[PROMPT]: The lines to copy run from the one containing "Human Ghosts in" to the end of the records below; repeat them exactly and include nothing else.

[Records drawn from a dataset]
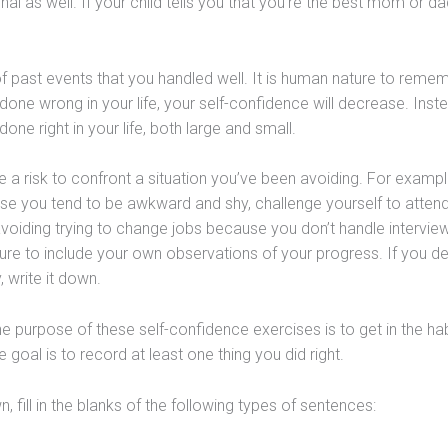
nal as well. If your child tells you that you’re the best mom or da
of past events that you handled well. It is human nature to reme
 done wrong in your life, your self-confidence will decrease. Inst
one right in your life, both large and small.
e a risk to confront a situation you’ve been avoiding. For example
se you tend to be awkward and shy, challenge yourself to atten
voiding trying to change jobs because you don’t handle interview
ure to include your own observations of your progress. If you de
, write it down.
The purpose of these self-confidence exercises is to get in the hab
goal is to record at least one thing you did right.
, fill in the blanks of the following types of sentences:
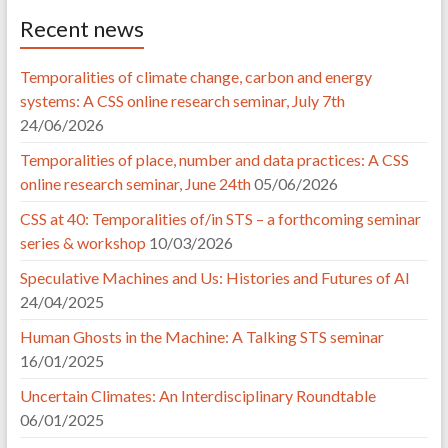
Recent news
Temporalities of climate change, carbon and energy
systems: A CSS online research seminar, July 7th
24/06/2026
Temporalities of place, number and data practices: A CSS
online research seminar, June 24th
05/06/2026
CSS at 40: Temporalities of/in STS – a forthcoming seminar
series & workshop
10/03/2026
Speculative Machines and Us: Histories and Futures of AI
24/04/2025
Human Ghosts in the Machine: A Talking STS seminar
16/01/2025
Uncertain Climates: An Interdisciplinary Roundtable
06/01/2025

[RESULT OF THE TASK]:
Human Ghosts in the Machine: A Talking STS seminar
16/01/2025
Uncertain Climates: An Interdisciplinary Roundtable
06/01/2025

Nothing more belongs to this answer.